Monday, November 9, 2009

A Dead End Street's Just A Place To Turn Around

I learned a long time ago that sadness in women is often anger turned inward. I was aware of a hard coin of resentment in the back of my throat for a few days, but I was unprepared for a wave of sadness that broke today.

For a few weeks I have been working on a tiny consulting project for an investment bank. They've been really cool about me doing it all from home and working around Olivia's nap schedule -- which means my progress moves in fits and starts. Last week I had a deadline to wrap up the project, for which I needed the assistance of an external vendor.

This vendor didn't share my sense of urgency. Didn't return my many calls and emails for 3 days. Deadline missed. CFO at client unhappy. Me, trying to make it better, offered to cut my rate. Client accepted. Wait - huh? How'd I get here?

In the last two weeks I'd missed two days of protected time when Olivia didn't nap at all, and another 3 days taking her to doctor's appointments. I'd been on conference calls with Sesame Street blaring in the background and Olivia crying for a bottle or demanding for me to color with her. One night when I couldn't sleep I'd worked from 11PM to 3AM when the house was quiet and I could concentrate.

On the days when Aaron and I were both at home and trying to work, if there were too many distractions Aaron simply left the house. He'd work or study from a coffee house while I watched the kid and made dinner and tried to finish up this project. And somewhere in all that juggling I got really angry. I don't get to just pick up my laptop and go somewhere quiet when I need to knock out my work. I have to fit it in around everyone else's schedule.

There's prep to getting that 2 - 3 hours of nap-time out of Olivia. We bike to play group, or go to the park, or take Sadie out for walks, so that midday Miss O is tired enough to go down. Otherwise it's a 20 minute catnap and a miserable dinnertime with Olivia decompensating.

I don't know how we got to this circumstance where the default presumption is that I am on kid duty unless I am asleep. It's nothing we ever came to a negotiation about. But I know that the outcome of it is that I regarded my work as less important. Even though my total hours are small, my hourly rate is twice Aaron's. But I tried to implement this project using fractured little bits of time after I'd made dinner and the dishes were put away. After Olivia had her bath and I'd read her a few books. After I shopped for groceries before the store closed because I only have use of the car at night.

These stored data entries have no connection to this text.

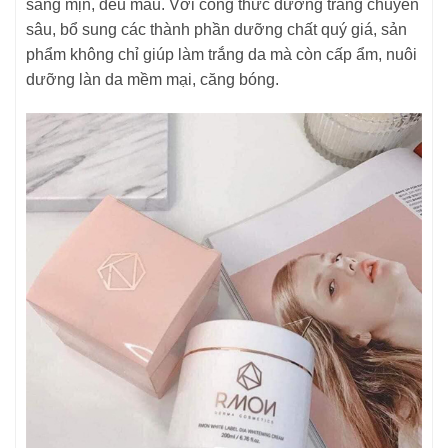
sáng mịn, đều màu. Với công thức dưỡng trắng chuyên
sâu, bổ sung các thành phần dưỡng chất quý giá, sản
phẩm không chỉ giúp làm trắng da mà còn cấp ẩm, nuôi
dưỡng làn da mềm mại, căng bóng.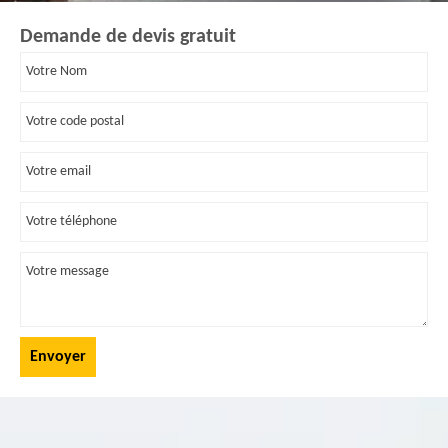
Demande de devis gratuit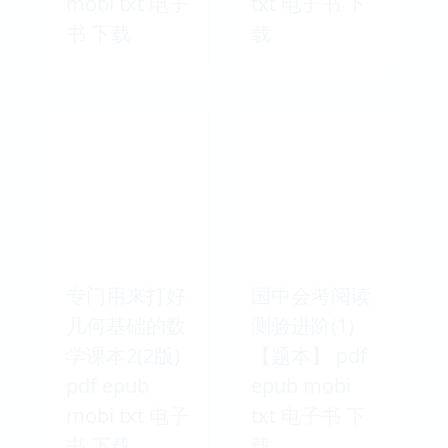
mobi txt 电子
txt 电子书 下
书 下载
载
专门用来打好
国中会考阅读
几何基础的数
测验进阶(1)
学课本2(2版)
【题本】 pdf
pdf epub
epub mobi
mobi txt 电子
txt 电子书 下
书 下载
载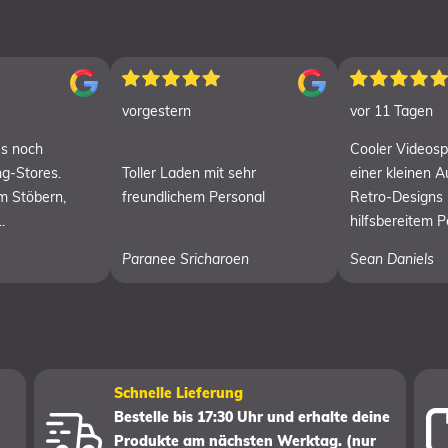
vorgestern
vor 11 Tagen
es noch
Cooler Videospi
g-Stores.
Toller Laden mit sehr
einer kleinen 
m Stöbern,
freundlichem Personal
Retro-Designs
.
hilfsbereitem P
Paranee Sricharoen
Sean Daniels
Schnelle Lieferung
Bestelle bis 17:30 Uhr und erhalte deine
Produkte am nächsten Werktag. (nur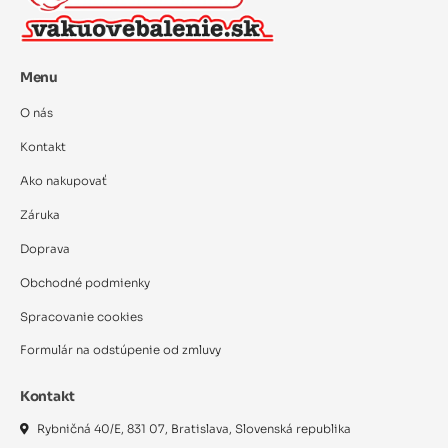
Menu
O nás
Kontakt
Ako nakupovať
Záruka
Doprava
Obchodné podmienky
Spracovanie cookies
Formulár na odstúpenie od zmluvy
Kontakt
Rybničná 40/E, 831 07, Bratislava, Slovenská republika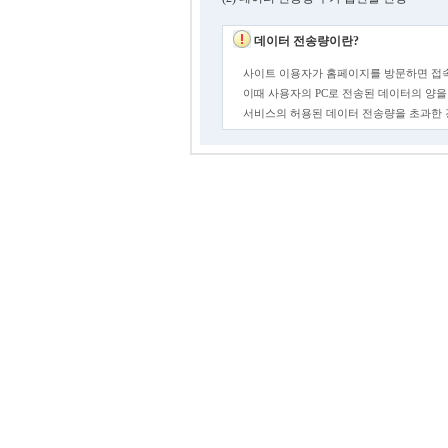
데이터 전송량이란?
사이트 이용자가 홈페이지를 방문하면 접속
이때 사용자의 PC로 전송된 데이터의 양을
서비스의 허용된 데이터 전송량을 초과한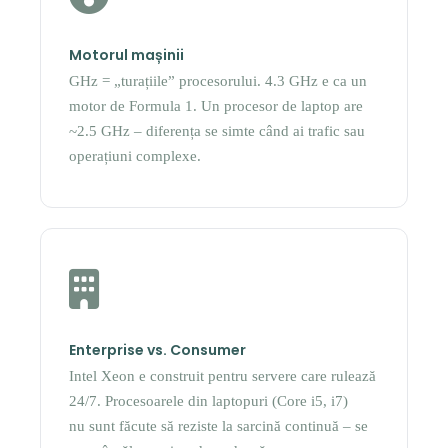
Motorul mașinii
GHz = „turațiile” procesorului. 4.3 GHz e ca un
motor de Formula 1. Un procesor de laptop are
~2.5 GHz – diferența se simte când ai trafic sau
operațiuni complexe.
Enterprise vs. Consumer
Intel Xeon e construit pentru servere care rulează
24/7. Procesoarele din laptopuri (Core i5, i7)
nu sunt făcute să reziste la sarcină continuă – se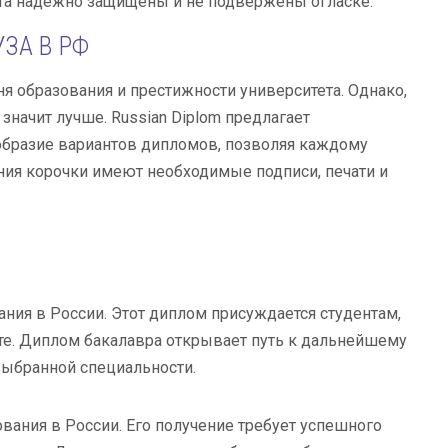
та надежно защищены и не подвержены огласке.
ЗА В РФ
я образования и престижности университета. Однако,
значит лучше. Russian Diplom предлагает
ообразие вариантов дипломов, позволяя каждому
ния корочки имеют необходимые подписи, печати и
ия в России. Этот диплом присуждается студентам,
е. Диплом бакалавра открывает путь к дальнейшему
выбранной специальности.
ания в России. Его получение требует успешного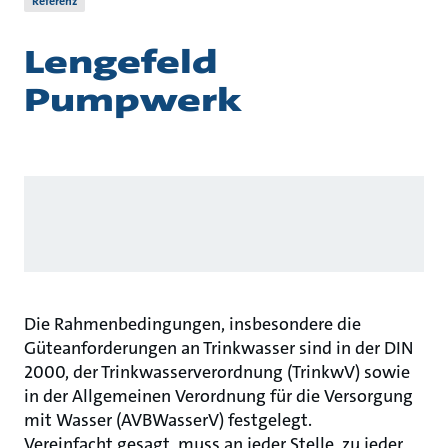
Referenz
Lengefeld
Pumpwerk
Die Rahmenbedingungen, insbesondere die
Güteanforderungen an Trinkwasser sind in der DIN
2000, der Trinkwasserverordnung (TrinkwV) sowie
in der Allgemeinen Verordnung für die Versorgung
mit Wasser (AVBWasserV) festgelegt.
Vereinfacht gesagt, muss an jeder Stelle, zu jeder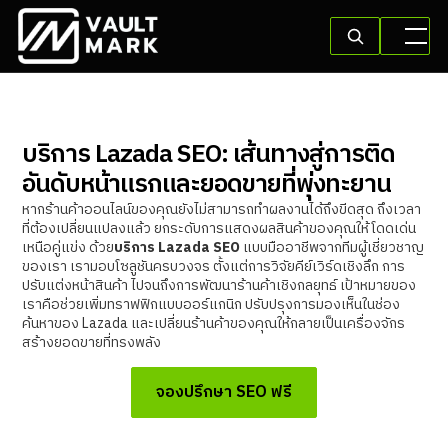
บริการ Lazada SEO: เส้นทางสู่การติด
อันดับหน้าแรกและยอดขายที่พุ่งทะยาน
หากร้านค้าออนไลน์ของคุณยังไม่สามารถทำผลงานได้ถึงขีดสุด ถึงเวลา
ที่ต้องเปลี่ยนแปลงแล้ว ยกระดับการแสดงผลสินค้าของคุณให้โดดเด่น
เหนือคู่แข่ง ด้วย
บริการ Lazada SEO
แบบมืออาชีพจากทีมผู้เชี่ยวชาญ
ของเรา เรามอบโซลูชันครบวงจร ตั้งแต่การวิจัยคีย์เวิร์ดเชิงลึก การ
ปรับแต่งหน้าสินค้า ไปจนถึงการพัฒนาร้านค้าเชิงกลยุทธ์ เป้าหมายของ
เราคือช่วยเพิ่มทราฟฟิกแบบออร์แกนิก ปรับปรุงการมองเห็นในช่อง
ค้นหาของ Lazada และเปลี่ยนร้านค้าของคุณให้กลายเป็นเครื่องจักร
สร้างยอดขายที่ทรงพลัง
จองปรึกษา SEO ฟรี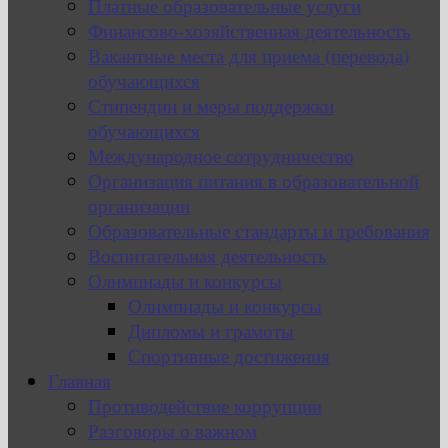
Платные образовательные услуги
Финансово-хозяйственная деятельность
Вакантные места для приема (перевода)
обучающихся
Стипендии и меры поддержки
обучающихся
Международное сотрудничество
Организация питания в образовательной
организации
Образовательные стандарты и требования
Воспитательная деятельность
Олимпиады и конкурсы
Олимпиады и конкурсы
Дипломы и грамоты
Спортивные достижения
Главная
Противодействие коррупции
Разговоры о важном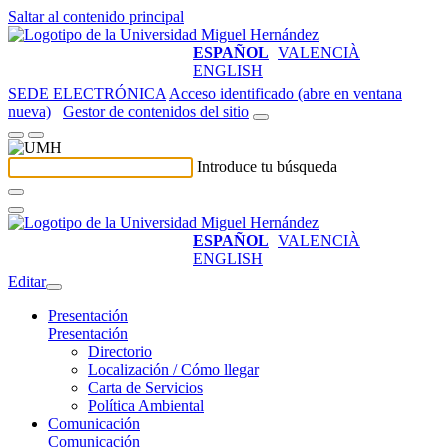
Saltar al contenido principal
ESPAÑOL
VALENCIÀ
ENGLISH
SEDE ELECTRÓNICA
Acceso identificado (abre en ventana
nueva)
Gestor de contenidos del sitio
Introduce tu búsqueda
ESPAÑOL
VALENCIÀ
ENGLISH
Editar
Presentación
Presentación
Directorio
Localización / Cómo llegar
Carta de Servicios
Política Ambiental
Comunicación
Comunicación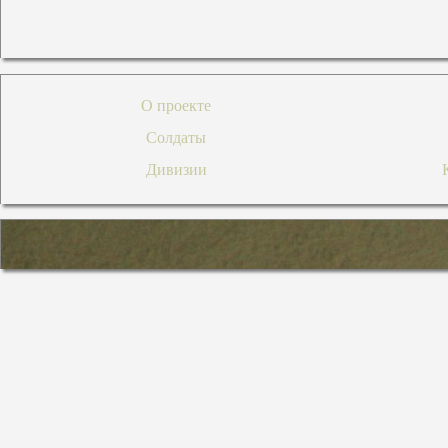
О проекте
Солдаты
Дивизии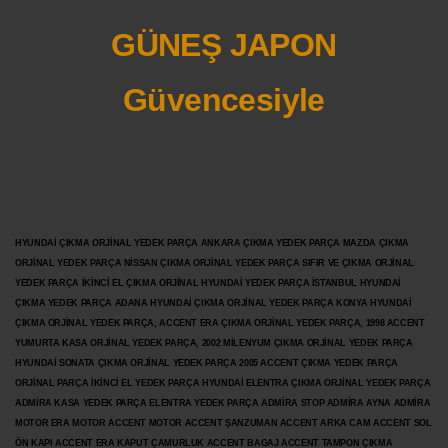
GÜNEŞ JAPON
Güvencesiyle
HYUNDAİ ÇIKMA ORJİNAL YEDEK PARÇA ANKARA ÇIKMA YEDEK PARÇA MAZDA ÇIKMA
ORJİNAL YEDEK PARÇA NİSSAN ÇIKMA ORJİNAL YEDEK PARÇA SIFIR VE ÇIKMA ORJİNAL
YEDEK PARÇA İKİNCİ EL ÇIKMA ORJİNAL HYUNDAİ YEDEK PARÇA İSTANBUL HYUNDAİ
ÇIKMA YEDEK PARÇA ADANA HYUNDAİ ÇIKMA ORJİNAL YEDEK PARÇA KONYA HYUNDAİ
ÇIKMA ORJİNAL YEDEK PARÇA, ACCENT ERA ÇIKMA ORJİNAL YEDEK PARÇA, 1998 ACCENT
YUMURTA KASA ORJİNAL YEDEK PARÇA, 2002 MİLENYUM ÇIKMA ORJİNAL YEDEK PARÇA
HYUNDAİ SONATA ÇIKMA ORJİNAL YEDEK PARÇA 2005 ACCENT ÇIKMA YEDEK PARÇA
ORJİNAL PARÇA İKİNCİ EL YEDEK PARÇA HYUNDAİ ELENTRA ÇIKMA ORJİNAL YEDEK PARÇA
ADMİRA KASA YEDEK PARÇA ELENTRA YEDEK PARÇA ADMİRA STOP ADMİRA AYNA ADMİRA
MOTOR ERA MOTOR ACCENT MOTOR
ACCENT ŞANZUMAN ACCENT ARKA CAM ACCENT SOL
ÖN KAPI ACCENT ERA KAPUT ÇAMURLUK ACCENT BAGAJ ACCENT TAMPON ÇIKMA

It's not as if Aaron has free time. He's commuting in heavy traffic 50 miles each way to work, spending long hours there and then has schoolwork to do. A family to visit with. A dog to walk. And all of this on broken sleep with Olivia getting up 2 -3 times a night lately.

And then after I'd spent two weeks squeezing in pockets of work here and there, three days trying to get this vendor to respond, and another 2 hours this afternoon working with the vendor fixing the issues, in a fit of self-doubt I discounted my work. Gave away money, money that we really need, to try to make it up to the client somehow for this stupid vendor's non-responsiveness. Now I know why I feel so regularly marginalized. I put myself there. I really have lost the plot. Haven't any idea how to get myself back.